El legado

Se despertó sobresaltada y aturdida. No recordaba qué, pero tenía la certeza de que había soñado algo. Y, precisamente, no algo tranquilo y placentero; casi con toda seguridad de nuevo una de esas pesadillas. No le había vuelto a asaltar ninguna desde la noche antes de entrar en la ciudad, incluso estaba empezando a albergar la esperanza de haberse librado de ellas; tendría que hacerse a la idea de que no.
Como el cubo de agua fría que despierta al magullado reo en medio de un cruel interrogatorio, un pinchazo la devolvió a la realidad. De forma inconsciente había intentado incorporarse a causa del brusco despertar; aunque instantes después, mientras se despejaban sus sentidos y la devolvían a la oscuridad de la noche, había vuelto a caer de espaldas, tendida como estaba en una mullida superficie.
Le dolían con punción la cabeza y el hombro derecho, tenía el brazo entumecido y apenas lo podía mover, se sentía bastante débil y algo desorientada; pero al menos seguía con vida, que era más de lo que podía haber esperado si la hubiesen capturado de nuevo. Estaba en su propia cama; no sabía cómo había llegado allí. Al pensarlo se percató de que sus últimos recuerdos eran algo borrosos. A duras penas los hiló hasta llegar a cuando intentaba subirse al tejado, momento en el que resbaló y...

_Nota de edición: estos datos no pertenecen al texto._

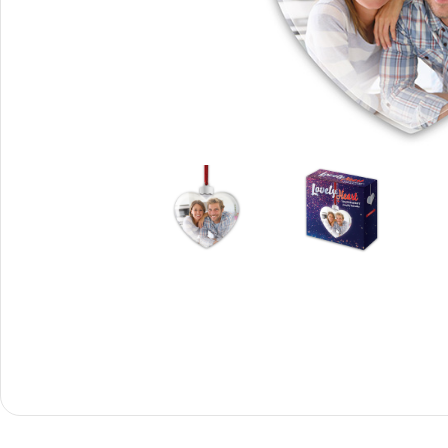
Снимки И
Дек
Постери
Сте
Снимки малък
Dibo
формат
Акр
Голям формат
Печ
Печат върху канава
пен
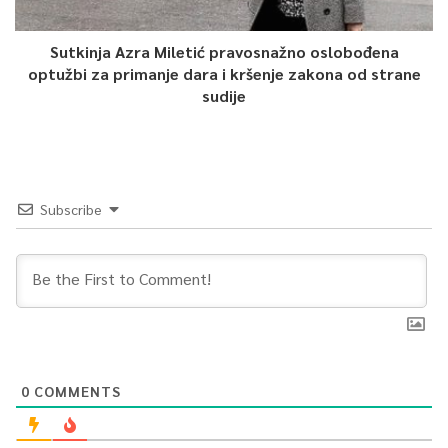
Sutkinja Azra Miletić pravosnažno oslobođena
optužbi za primanje dara i kršenje zakona od strane
sudije
Subscribe
0
COMMENTS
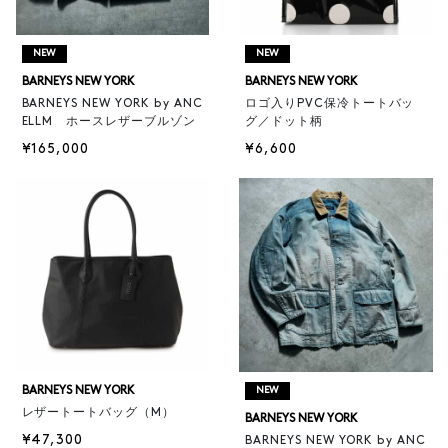
NEW
NEW
BARNEYS NEW YORK
BARNEYS NEW YORK
BARNEYS NEW YORK by ANC
ロゴ入りPVC保冷トートバッ
ELLM ホースレザーブルゾン
グ／ドット柄
¥165,000
¥6,600
BARNEYS NEW YORK
NEW
レザートートバッグ（M）
BARNEYS NEW YORK
¥47,300
BARNEYS NEW YORK by ANC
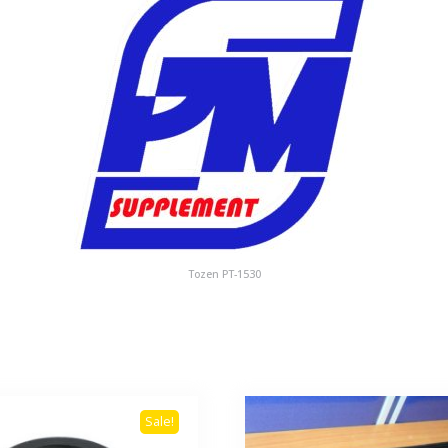
Tozen PT-1530
Sale!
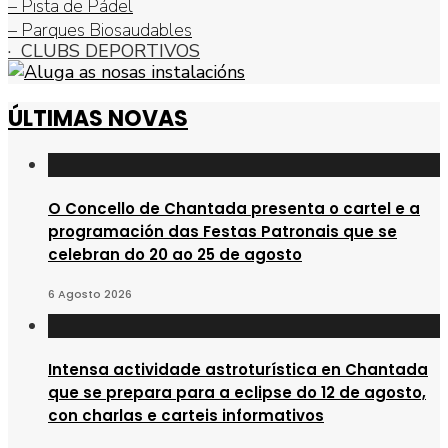
– Pista de Pádel
– Parques Biosaudables
· CLUBS DEPORTIVOS
ÚLTIMAS NOVAS
O Concello de Chantada presenta o cartel e a
programación das Festas Patronais que se
celebran do 20 ao 25 de agosto
6 Agosto 2026
Intensa actividade astroturística en Chantada
que se prepara para a eclipse do 12 de agosto,
con charlas e carteis informativos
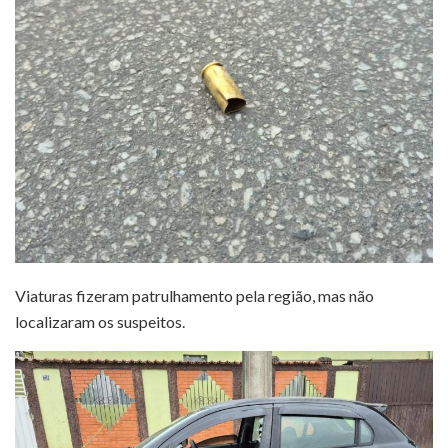
Viaturas fizeram patrulhamento pela região, mas não
localizaram os suspeitos.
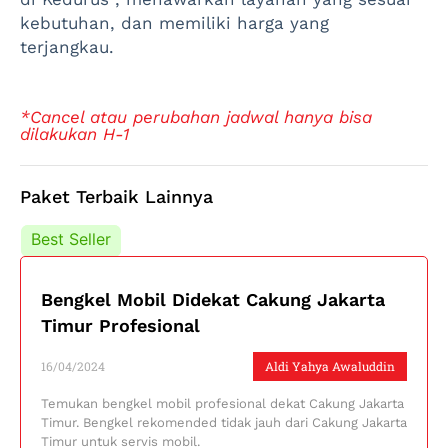
kebutuhan, dan memiliki harga yang
terjangkau.
*Cancel atau perubahan jadwal hanya bisa
dilakukan H-1
Paket Terbaik Lainnya
Best Seller
Best Seller
Bengkel Mobil Didekat Cakung Jakarta
Timur Profesional
16/04/2024
Aldi Yahya Awaluddin
Temukan bengkel mobil profesional dekat Cakung Jakarta
Timur. Bengkel rekomended tidak jauh dari Cakung Jakarta
Timur untuk servis mobil.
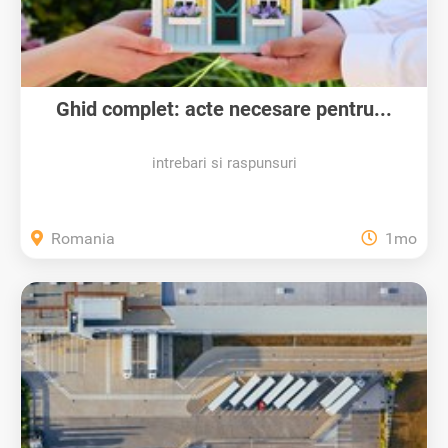
Ghid complet: acte necesare pentru...
intrebari si raspunsuri
Romania
1mo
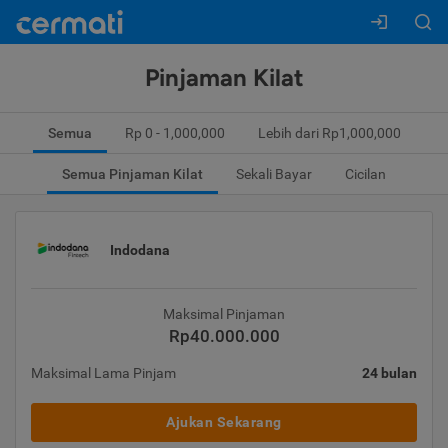
Pinjaman Kilat
Semua
Rp 0 - 1,000,000
Lebih dari Rp1,000,000
Semua Pinjaman Kilat
Sekali Bayar
Cicilan
Indodana
Maksimal Pinjaman
Rp40.000.000
Maksimal Lama Pinjam
24 bulan
Ajukan Sekarang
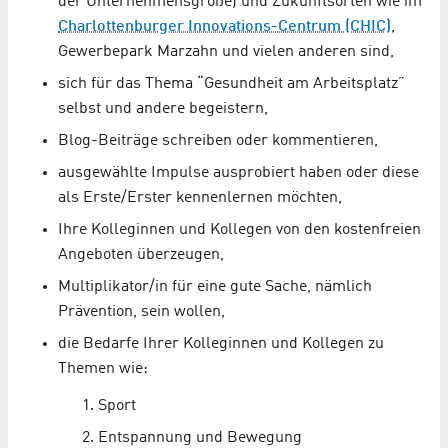
der Unternehmensgröße) und Zukunftsorten wie im
Charlottenburger Innovations-Centrum (CHIC)
,
Gewerbepark Marzahn und vielen anderen sind,
sich für das Thema “Gesundheit am Arbeitsplatz”
selbst und andere begeistern,
Blog-Beiträge schreiben oder kommentieren,
ausgewählte Impulse ausprobiert haben oder diese
als Erste/Erster kennenlernen möchten,
Ihre Kolleginnen und Kollegen von den kostenfreien
Angeboten überzeugen,
Multiplikator/in für eine gute Sache, nämlich
Prävention, sein wollen,
die Bedarfe Ihrer Kolleginnen und Kollegen zu
Themen wie:
Sport
Entspannung und Bewegung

—Veo que has despertado, antes de lo que esperaba. Has heredado la fuerza de tu madre.
La voz, que no tardó en identificar como la de Crisannia, procedía del tejado. Miró hacia la abertura en el muro y, efectivamente, tapando la luz de una noche que iba ya acercándose a su fin, estaba la esquiva y extraña amiga de su madre. Se sorprendió de no haberse percatado antes de su presencia; hubiera jurado haber mirado ya hacia allí.
—¿Crisannia? —preguntó tras unos segundos de estupor.
—La misma —respondió la voz familiar con tranquilidad—. ¿Cómo te encuentras muchacha?, me tenías preocupada. ¿Qué es lo que te ha pasado?
—Un pequeño percance —respondió Mei después de pensarlo con detenimiento. No le gustaba poner en conocimiento de nadie sus propios asuntos y, aunque creía poder confiar en Crisannia, decidió no darle importancia a lo ocurrido ni relatarle nada más de lo necesario—. Unos viejos amigos con los que tenía una cuenta pendiente; no se la han tomado demasiado bien.
Con pasos calmados Crisannia entró en la habitación y se acercó a la cama, siempre de espaldas a la luz de la luna.
—Pues sí que tienen malos humos esos amigos tuyos, incluso usan dagas envenenadas —dijo con una mordaz sonrisa que Mei habría vislumbrado con claridad de poder verle la cara.
Aun así no le pasó desapercibido el tono sarcástico de la frase. Iba a responder con una evasiva, pero Crisannia se le adelantó.
—No es necesario que me cuentes lo ocurrido, supongo que ya eres lo bastante mayor como para afrontar tus problemas como creas conveniente. Pero déjame hacerte una advertencia: antes o después otros vendrán a buscarte, y no por cuentas pendientes —agudizó el tono en estas palabras—, sino por quién eres. Y entonces necesitarás ayuda.